Ab und zu muss jeder mal ausmisten, muss den alten Dreck loswerden, der sich über Jahre hinweg angesammelt hat und der zum Teil noch aus Großvaters Zeiten stammt. Da gilt es dann, alles neu zu bewerten, noch einmal ein paar Talare vom Muff zu befreien und die bräunlich schimmelnden Fundstücke aus der letzten Ecke im Sondermüll zu entsorgen. Das haben sich nun auch Fritz Litzmann und Hermann Schwaderlappen alias Rainer Pause und Norbert Alich vorgenommen. Die beiden Chefchaoten des Pantheon nutzen ein dreifaches Jubiläum zum Herbstputz und nehmen 100 Jahre Russische Revolution (en passant), 100 Jahre Ende des Ersten Weltkriegs (weitaus ausführlicher) sowie 50 Jahre 68er-Bewegung (recht intensiv) zum Anlass, um einmal den Frieden zu feiern. Und die Bedrohung des selbigen durch allerlei böse Mächte zu kritisieren.

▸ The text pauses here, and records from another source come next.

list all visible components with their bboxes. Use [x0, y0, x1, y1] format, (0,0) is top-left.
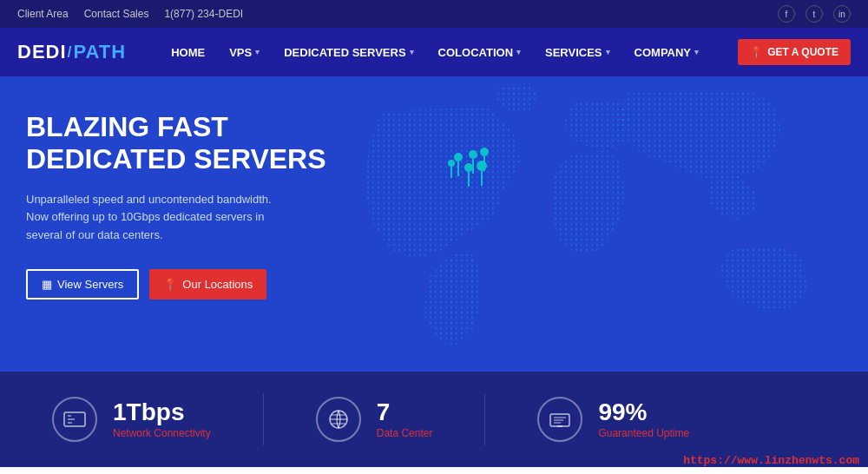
facebook-link[interactable]: f: [778, 5, 795, 23]
phone-number: 1(877) 234-DEDI: [164, 8, 243, 20]
stat-divider-1: [263, 393, 264, 445]
nav-dedicated-servers[interactable]: DEDICATED SERVERS ▾: [273, 41, 424, 64]
nav-services[interactable]: SERVICES ▾: [535, 41, 621, 64]
dedicated-arrow-icon: ▾: [410, 48, 414, 56]
location-icon: 📍: [163, 278, 177, 291]
stat-uptime-number: 99%: [598, 400, 689, 425]
hero-buttons: ▦ View Servers 📍 Our Locations: [26, 269, 326, 300]
stat-uptime: 99% Guaranteed Uptime: [537, 397, 689, 442]
stat-divider-2: [484, 393, 485, 445]
company-arrow-icon: ▾: [694, 48, 699, 56]
client-area-link[interactable]: Client Area: [17, 8, 69, 20]
svg-point-6: [448, 160, 455, 167]
stat-uptime-text: 99% Guaranteed Uptime: [598, 400, 689, 439]
svg-point-2: [469, 150, 477, 159]
world-map: [330, 76, 868, 372]
stat-network-text: 1Tbps Network Connectivity: [113, 400, 211, 439]
hero-description: Unparalleled speed and uncontended bandw…: [26, 191, 286, 245]
nav-home[interactable]: HOME: [161, 41, 215, 64]
logo[interactable]: DEDI/PATH: [17, 41, 126, 63]
map-pin-icon: 📍: [750, 46, 763, 58]
our-locations-button[interactable]: 📍 Our Locations: [149, 269, 266, 300]
hero-content: BLAZING FAST DEDICATED SERVERS Unparalle…: [26, 111, 326, 300]
linkedin-link[interactable]: in: [833, 5, 851, 23]
stat-network-number: 1Tbps: [113, 400, 211, 425]
stat-datacenter: 7 Data Center: [316, 397, 433, 442]
view-servers-button[interactable]: ▦ View Servers: [26, 269, 139, 300]
stat-uptime-label: Guaranteed Uptime: [598, 427, 689, 439]
network-icon: [52, 397, 97, 442]
nav-colocation[interactable]: COLOCATION ▾: [428, 41, 531, 64]
logo-path: PATH: [74, 41, 127, 63]
nav-vps[interactable]: VPS ▾: [219, 41, 270, 64]
svg-point-3: [480, 148, 489, 156]
stat-network-label: Network Connectivity: [113, 427, 211, 439]
colocation-arrow-icon: ▾: [516, 48, 521, 56]
svg-point-1: [454, 153, 463, 161]
get-quote-button[interactable]: 📍 GET A QUOTE: [738, 39, 851, 65]
contact-sales-link[interactable]: Contact Sales: [84, 8, 149, 20]
datacenter-icon: [316, 397, 361, 442]
svg-point-5: [477, 161, 487, 171]
topbar-links: Client Area Contact Sales 1(877) 234-DED…: [17, 8, 243, 20]
hero-title: BLAZING FAST DEDICATED SERVERS: [26, 111, 326, 175]
uptime-icon: [537, 397, 582, 442]
logo-dedi: DEDI: [17, 41, 67, 63]
stat-datacenter-label: Data Center: [377, 427, 433, 439]
hero-section: BLAZING FAST DEDICATED SERVERS Unparalle…: [0, 76, 868, 372]
logo-slash-icon: /: [68, 43, 73, 62]
twitter-link[interactable]: t: [806, 5, 823, 23]
social-links: f t in: [778, 5, 851, 23]
watermark: https://www.linzhenwts.com: [683, 454, 859, 467]
svg-point-4: [464, 163, 473, 172]
stat-network: 1Tbps Network Connectivity: [52, 397, 211, 442]
topbar: Client Area Contact Sales 1(877) 234-DED…: [0, 0, 868, 28]
vps-arrow-icon: ▾: [255, 48, 260, 56]
servers-icon: ▦: [42, 278, 52, 291]
navbar: DEDI/PATH HOME VPS ▾ DEDICATED SERVERS ▾…: [0, 28, 868, 76]
services-arrow-icon: ▾: [606, 48, 610, 56]
stats-bar: 1Tbps Network Connectivity 7 Data Center: [0, 372, 868, 467]
stat-datacenter-text: 7 Data Center: [377, 400, 433, 439]
nav-company[interactable]: COMPANY ▾: [624, 41, 709, 64]
nav-links: HOME VPS ▾ DEDICATED SERVERS ▾ COLOCATIO…: [161, 41, 738, 64]
stat-datacenter-number: 7: [377, 400, 433, 425]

Natürlich geht ein derartiges Unterfangen wie ein intellektueller und gesellschaftspolitischer Kehraus bei Dritz und Hermann nicht einfach so über die Bühne. Bei ihrer Premiere im Pantheon wird
wieder über alles diskutiert, was irgendwie ins Konzept packt – und was nicht passt, wird halt passend gemacht. So werden die Autofahrer mit dem Handy am Ohr zu modernen Soldaten im heimlichen
Krieg der Straße, in dem die Autokonzerne auch mal Gas als Waffe einsetzen, und auch Waldbrände sind nur der Ausdruck eines Konflikts mit der Natur, bei dem mitunter eben schwere Geschütze
aufgefahren werden. Und was erst die Kirchen angeht, die mit den Lärmemissionen ihrer Glocken eine Dauerattacke auf Herden- und Fluchttiere gleichermaßen verüben – nun ja, das ambivalente
Verhältnis von Fritz und Hermann zur Religion ist schon seit langem ein Dauerthema.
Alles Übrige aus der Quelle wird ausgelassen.